“I just filed a petition a few minutes ago before the Constitutional Court in Karlsruhe to have the NPD’s conformity to the constitution recognised,” said National Democratic Party of Germany head Holger Apfel in a video posted Tuesday on the party website.
A court spokesman confirmed to news agency AFP that the petition had been filed, while Apfel said that if it were rejected he would be ready to turn to the European Court of Human Rights.
In March, Germany’s regional interior ministers announced that they would try to assemble a case towards getting the NPD banned. Having given themselves half a year to gather evidence, they are not expected to file a formal request until next month.
In November of last year, a poll showed that three-quarters of Germans wanted a ban on the NPD, in a survey that followed the discovery of an extreme far-right cell believed to have murdered 10 people, mainly Turkish shopkeepers.

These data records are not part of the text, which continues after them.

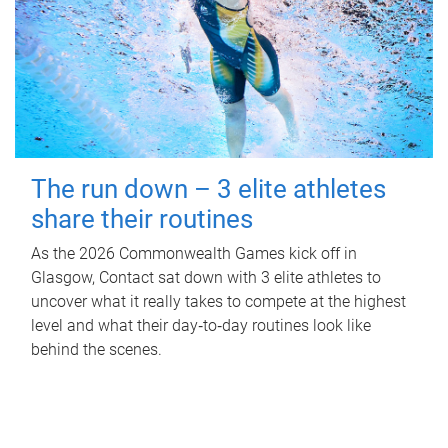
The run down – 3 elite athletes
share their routines
As the 2026 Commonwealth Games kick off in
Glasgow, Contact sat down with 3 elite athletes to
uncover what it really takes to compete at the highest
level and what their day‑to‑day routines look like
behind the scenes.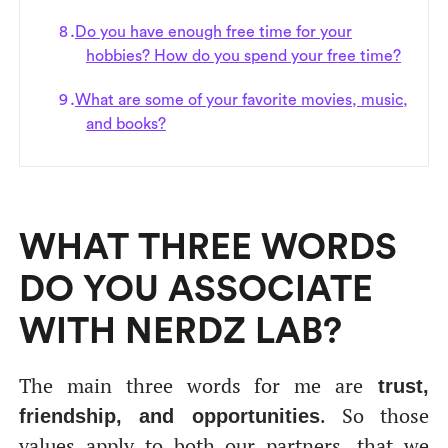
Do you have enough free time for your
hobbies? How do you spend your free time?
What are some of your favorite movies, music,
and books?
WHAT THREE WORDS
DO YOU ASSOCIATE
WITH NERDZ LAB?
The main three words for me are
trust,
. So those
friendship, and opportunities
values apply to both our partners, that we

Last week, German prosecutors said they brought murder charges against 37-year-old Beate Zschäpe, who is said to have been at the heart of the neo-Nazi cell accused of the seven-year killing spree.
In existence since 1964, the NPD won 1.5 percent of the vote at the last national elections in 2009.
In 2003, a first attempt to ban the NPD failed, when the Constitutional Court – the only court able to make such a pronouncement – argued that the presence of undercover intelligence officers in the party posed a legal complication.